Exactly and only the lines from the one with "mystery' Telegraph One" through the end of the listing are to be transcribed, both ends included.

*** Task data ***

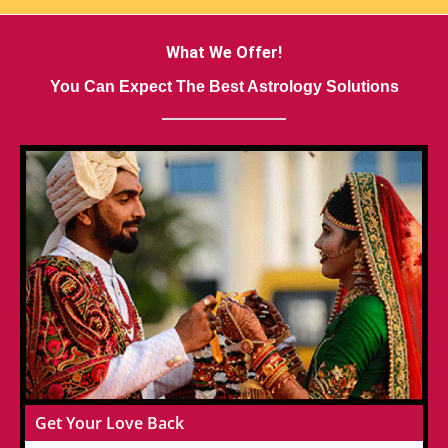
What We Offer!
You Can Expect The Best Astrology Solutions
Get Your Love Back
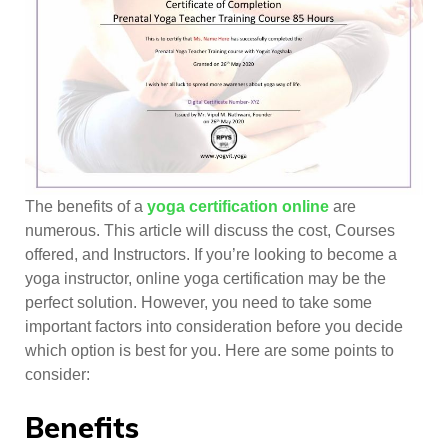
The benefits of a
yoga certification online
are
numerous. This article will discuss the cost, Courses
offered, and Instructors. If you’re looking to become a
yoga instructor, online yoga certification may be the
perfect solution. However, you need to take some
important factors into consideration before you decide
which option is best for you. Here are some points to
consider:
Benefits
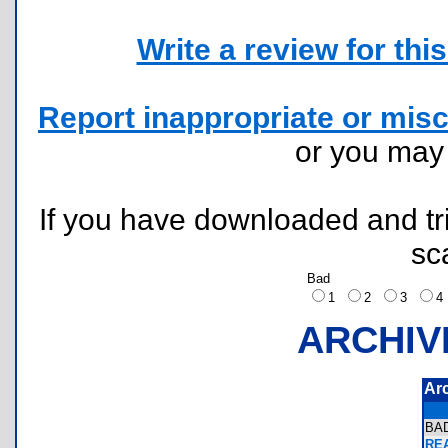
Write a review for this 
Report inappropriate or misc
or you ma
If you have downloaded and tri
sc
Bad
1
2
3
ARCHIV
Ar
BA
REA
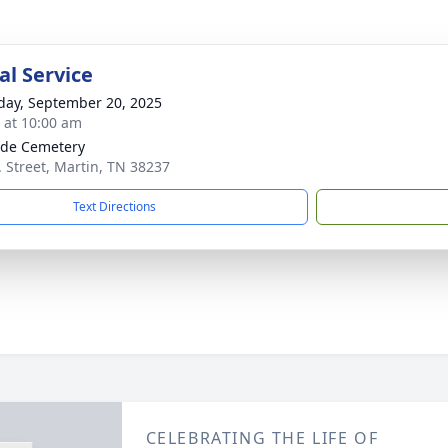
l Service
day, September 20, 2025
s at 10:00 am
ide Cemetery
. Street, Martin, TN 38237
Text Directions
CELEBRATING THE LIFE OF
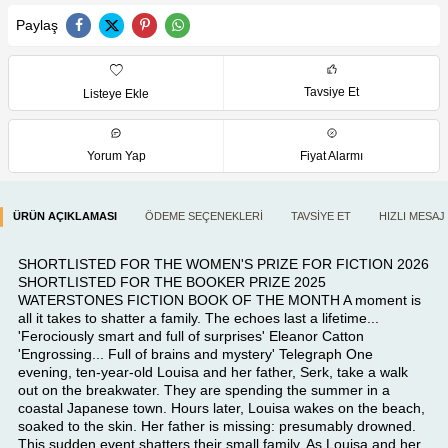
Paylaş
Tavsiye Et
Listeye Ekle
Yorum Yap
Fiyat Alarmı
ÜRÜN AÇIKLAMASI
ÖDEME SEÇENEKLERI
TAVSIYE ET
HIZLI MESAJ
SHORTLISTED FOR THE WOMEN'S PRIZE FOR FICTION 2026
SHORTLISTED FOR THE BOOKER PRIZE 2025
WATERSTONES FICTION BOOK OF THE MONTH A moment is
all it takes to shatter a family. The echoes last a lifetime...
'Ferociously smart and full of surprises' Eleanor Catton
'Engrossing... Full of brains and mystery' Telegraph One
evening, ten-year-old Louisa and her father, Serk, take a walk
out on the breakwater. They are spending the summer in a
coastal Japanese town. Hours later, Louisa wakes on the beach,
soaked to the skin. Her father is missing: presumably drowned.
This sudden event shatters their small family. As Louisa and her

*** End of Task data ***

• Response
'Engrossing... Full of brains and mystery' Telegraph One
evening, ten-year-old Louisa and her father, Serk, take a walk
out on the breakwater. They are spending the summer in a
coastal Japanese town. Hours later, Louisa wakes on the beach,
soaked to the skin. Her father is missing: presumably drowned.
This sudden event shatters their small family. As Louisa and her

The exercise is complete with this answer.